Hints and allegations abound that arithmetic with NaNs can be 'slow' in hardware FPUs. Specifically in the modern x64 FPU, e.g on a Nehalem i7, is that still true? Do FPU multiplies get churned out at the same speed regardless of the values of the operands?
I have some interpolation code that can wander off the edge of our defined data, and I'm trying to determine whether it's faster to check for NaNs (or some other sentinel value) here there and everywhere, or just at convenient points.

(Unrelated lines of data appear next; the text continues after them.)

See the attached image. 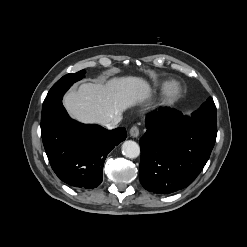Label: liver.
Wrapping results in <instances>:
<instances>
[{
  "label": "liver",
  "mask_w": 247,
  "mask_h": 247,
  "mask_svg": "<svg viewBox=\"0 0 247 247\" xmlns=\"http://www.w3.org/2000/svg\"><path fill=\"white\" fill-rule=\"evenodd\" d=\"M152 89L141 77L112 78L106 83H83L68 92L63 104L79 122L106 125L122 113L149 99Z\"/></svg>",
  "instance_id": "6515ba94"
}]
</instances>
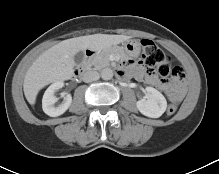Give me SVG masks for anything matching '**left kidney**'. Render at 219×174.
I'll use <instances>...</instances> for the list:
<instances>
[{"instance_id": "1", "label": "left kidney", "mask_w": 219, "mask_h": 174, "mask_svg": "<svg viewBox=\"0 0 219 174\" xmlns=\"http://www.w3.org/2000/svg\"><path fill=\"white\" fill-rule=\"evenodd\" d=\"M146 97L137 101V109L150 118H159L167 108L165 97L155 88L146 87Z\"/></svg>"}]
</instances>
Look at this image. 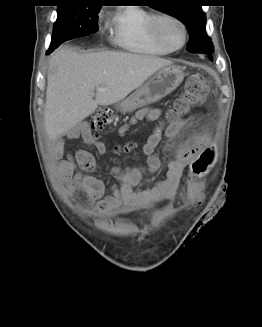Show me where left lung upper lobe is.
I'll return each mask as SVG.
<instances>
[{"instance_id":"5c2ea615","label":"left lung upper lobe","mask_w":262,"mask_h":327,"mask_svg":"<svg viewBox=\"0 0 262 327\" xmlns=\"http://www.w3.org/2000/svg\"><path fill=\"white\" fill-rule=\"evenodd\" d=\"M194 3V0H156L153 8L175 16L186 25L190 35L188 51L211 54L214 49L206 33L205 13L202 6Z\"/></svg>"}]
</instances>
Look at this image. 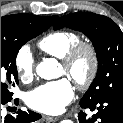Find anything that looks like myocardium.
I'll return each instance as SVG.
<instances>
[{
    "label": "myocardium",
    "mask_w": 123,
    "mask_h": 123,
    "mask_svg": "<svg viewBox=\"0 0 123 123\" xmlns=\"http://www.w3.org/2000/svg\"><path fill=\"white\" fill-rule=\"evenodd\" d=\"M82 55H87L89 58V70L83 78L74 79L71 77V71L77 60ZM61 64L65 69V74L73 80L79 89H87L92 85L99 71L100 60L98 51L93 43L88 41H79L65 54L62 58Z\"/></svg>",
    "instance_id": "f54148a6"
}]
</instances>
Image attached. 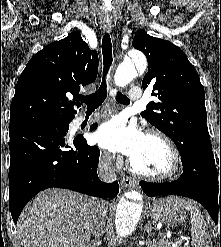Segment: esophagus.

Yes, I will benchmark my particular case (it could be dominated by something else entirely, like memory bandwidth), but I was surprised not to see a concise summary somewhere to help with my intuition.
I'll be doing this from the CLR, if it makes a difference as to the flavor of NaNs generated.
For what it's worth, using the SSE instruction mulsd
with NaN
is pretty much exactly as fast as with the constant 4.0
(chosen by a fair dice roll, guaranteed to be random).
This code:
for (unsigned i = 0; i < 2000000000; i++)
{
double j = doubleValue * i;
}
generates this machine code (inside the loop) with clang (I assume the .NET virtual machine uses SSE instructions when it can too):
movsd -16(%rbp), %xmm0 ; gets the constant (NaN or 4.0) into xmm0
movl -20(%rbp), %eax ; puts i into a register
cvtsi2sdq %rax, %xmm1 ; converts i to a double and puts it in xmm1
mulsd %xmm0, %xmm1 ; multiplies xmm0 (the constant) with xmm1 (i)
movsd %xmm1, -32(%rbp) ; puts the result somewhere on the stack
And with two billion iterations, the NaN
(as defined by the C macro NAN
from <math.h>
) version took about 0.017 less seconds to execute on my i7. The difference was probably caused by the task scheduler.
So to be fair, they're exactly as fast.